WORK TO COMPLETE –
Excluding any images, copy all of the lines below precisely as written.

----- THE INPUT

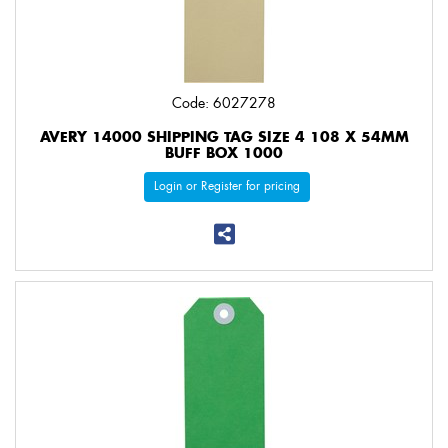
Code: 6027278
AVERY 14000 SHIPPING TAG SIZE 4 108 X 54MM
BUFF BOX 1000
Login or Register for pricing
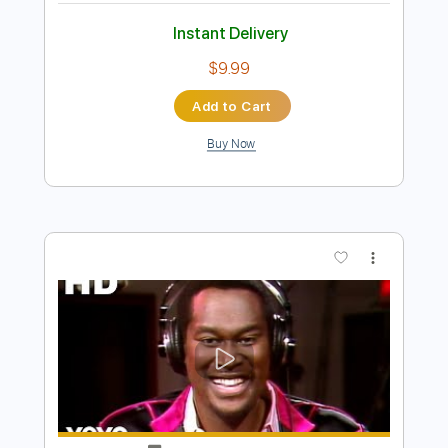
Preview PDF Sample
Drink Too Much
G Flip
Transcribed by:
GPTabs
Length
FULL
PDF, Guitar Pro
Delivery Files
Includes
Bass
Standard Tuning
95 Bpm
No Capo
Key Abm
Tablature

----------

REPLY –
Code: 6027278
AVERY 14000 SHIPPING TAG SIZE 4 108 X 54MM
BUFF BOX 1000
Login or Register for pricing
Preview PDF Sample
Drink Too Much
G Flip
Transcribed by:
GPTabs
Length
FULL
PDF, Guitar Pro
Delivery Files
Includes
Bass
Standard Tuning
95 Bpm
No Capo
Key Abm
Tablature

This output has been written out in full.